**WORK TASK**
Before copying, find the line below that contains "Политика конфиденциальн"; then return it and all later lines exactly, up to and including the final line, with no pictures.

Records from a data collection

###

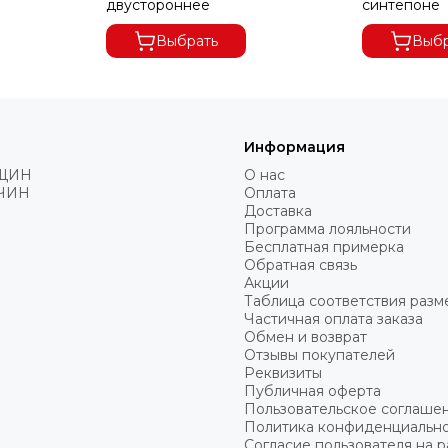
двустороннее
синтепоне
Выбрать
Выбр
Информация
ЩИН
О нас
ЧИН
Оплата
Доставка
Программа лояльности
Бесплатная примерка
Обратная связь
Акции
Таблица соответствия разм
Частичная оплата заказа
Обмен и возврат
Отзывы покупателей
Реквизиты
Публичная оферта
Пользовательское соглаше
Политика конфиденциальн
Согласие пользователя на 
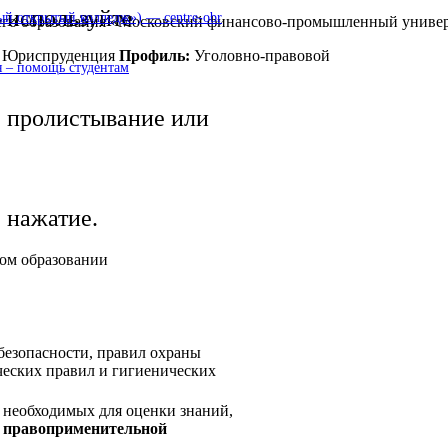
используйте
 открытый колледж») — centre-obr
шего образования «Московский финансово-промышленный униве
1 Юриспруденция
Профиль:
Уголовно-правовой
 – помощь студентам
пролистывание или
нажатие.
ком образовании
езопасности, правил охраны
ческих правил и гигиенических
 необходимых для оценки знаний,
м
правоприменительной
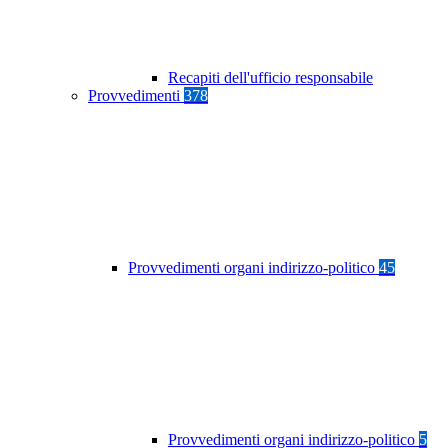
Recapiti dell'ufficio responsabile
Provvedimenti
378
Provvedimenti organi indirizzo-politico
45
Provvedimenti organi indirizzo-politico
5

###

**RESULT FOR THIS EXERCISE**
Политика конфиденциальн
Согласие пользователя на 
используйте
 открытый колледж») — centre-obr
шего образования «Московский финансово-промышленный униве
1 Юриспруденция
Профиль:
Уголовно-правовой
 – помощь студентам
пролистывание или
нажатие.
ком образовании
езопасности, правил охраны
ческих правил и гигиенических
 необходимых для оценки знаний,
м
правоприменительной
Recapiti dell'ufficio responsabile
Provvedimenti
378
Provvedimenti organi indirizzo-politico
45
Provvedimenti organi indirizzo-politico
5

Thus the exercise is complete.